Anche la vaccinazione contro il papilloma virus ha ampi spazi di recupero: i dati al 2021 di copertura a ciclo completo per le coorti di nascita 1997-2009 restano ancora bassi nei target primari cioè maschi e femmine che compiono 12 anni. Sensibile il recupero per le ragazze che hanno compiuto 13 anni (che raggiungono il 53,53% di copertura) però si rimane ancora distanti dal 95% indicato nel Piano nazionale di prevenzione vaccinale.

«È un fatto che negli adolescenti le coperture vaccinali siano più basse, come per l’Hpv e il meningococco» ricorda Rino Agostiniani, della Società italiana di pediatria. «Per migliorare i determinanti di salute – sostiene - serve una strategia comunicativa destinata alle famiglie: la scuola può fare molto per indirizzare verso l’attività sportiva e dare indicazioni sanitarie, ma in realtà sappiamo che ciò si realizza limitatamente. Occorre invece migliorare la cultura vaccinale nel Paese».

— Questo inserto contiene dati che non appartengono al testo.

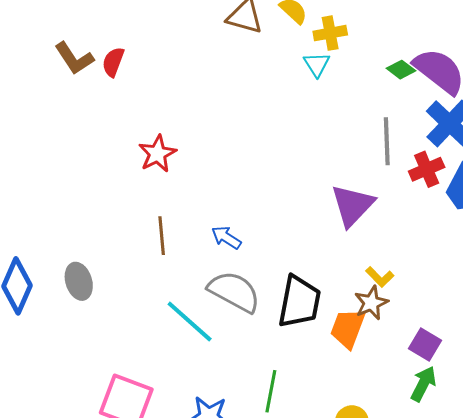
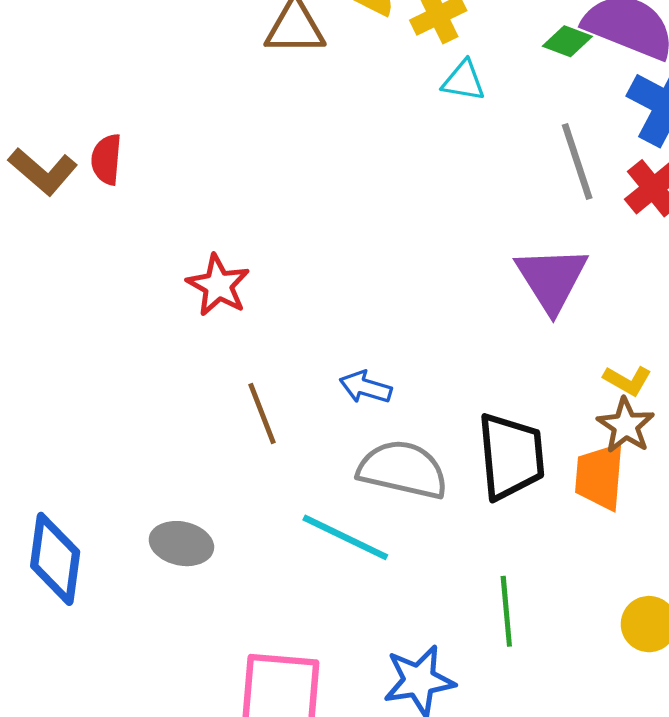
cyan triangle: (317, 64) -> (464, 81), moved, turned -32
gray ellipse: (79, 281) -> (181, 544), moved, turned -45

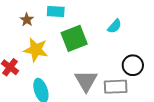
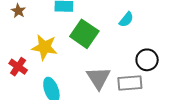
brown star: (27, 20) -> (18, 11), moved
green square: (74, 38) -> (84, 34), turned -32

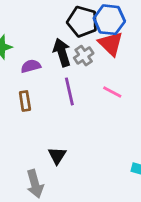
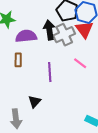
gray cross: (84, 56) -> (64, 35), size x1.5
purple semicircle: (31, 66) -> (26, 36), size x1.5
purple line: (69, 91) -> (50, 72), moved

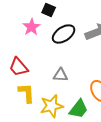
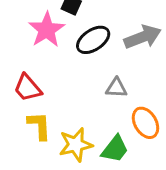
pink star: (32, 27) -> (47, 30), size x1.4
gray triangle: (61, 75) -> (116, 88), moved

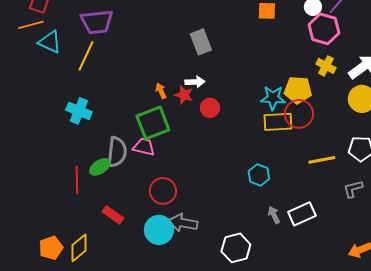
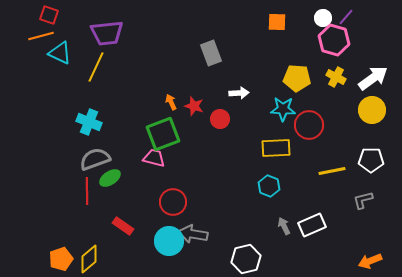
white arrow: (195, 82) -> (239, 93), moved
yellow pentagon: (298, 90) -> (297, 78), moved
yellow rectangle: (278, 122) -> (276, 148), moved
gray semicircle: (117, 152) -> (95, 159), moved, turned -116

Il live talk, realizzato con il supporto non condizionante di GlaxoSmithKline e Sanofi, ha quindi messo a fuoco l'importanza della vaccinazione per chi pratica uno sport, anche a livello non agonistico e per ogni età.

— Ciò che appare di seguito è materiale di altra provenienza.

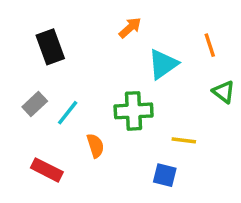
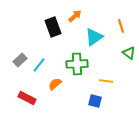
black rectangle: (50, 47) -> (53, 27), moved
orange semicircle: (95, 146) -> (55, 84), turned -112

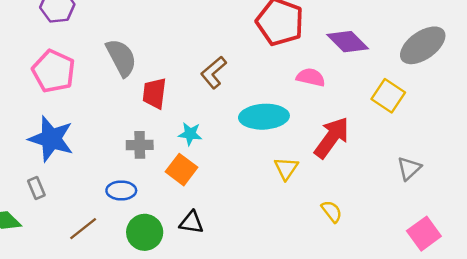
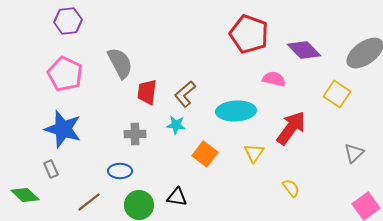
brown L-shape: (214, 72) -> (185, 94), moved
orange square: (182, 170) -> (205, 154), moved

«L’Italia ha un primato europeo per le sue norme sull’idoneità sportiva che consentono di ridurre sensibilmente l’incidenza di morti improvvise sui campi di gara» osserva Maurizio Casasco, presidente della Federazione medico sportiva italiana e della Federazione europea dei medici dello sport. «Dobbiamo proseguire sulla strada della tutela sanitaria di chi svolge attività sportiva a ogni livello – prosegue - e la vaccinazione è fondamentale, accanto a tutte le attività di screening previste». Finora , rileva Casasco, i medici dello sport si sono occupati della prevenzione e dei rischi principalmente «dal punto di vista dei vari organi, primo fra tutti quello cardiaco. Oggi, però il ruolo della copertura vaccinale è molto importante per l’atleta, ma in generale per le persone che una volta terminata l’attività sportiva vivono nella società. Ecco perché nel 2023 come Fmsi inaugureremo una campagna di formazione e informazione sull’utilità della vaccinazione a 360 gradi nella tutela della persona all’interno dell’ambito sportivo, con indicazioni specifiche per ciascuna disciplina, perché la vaccinazione è una garanzia di tutela in termini di prevenzione, al pari di quella cardiaca o di altri organi».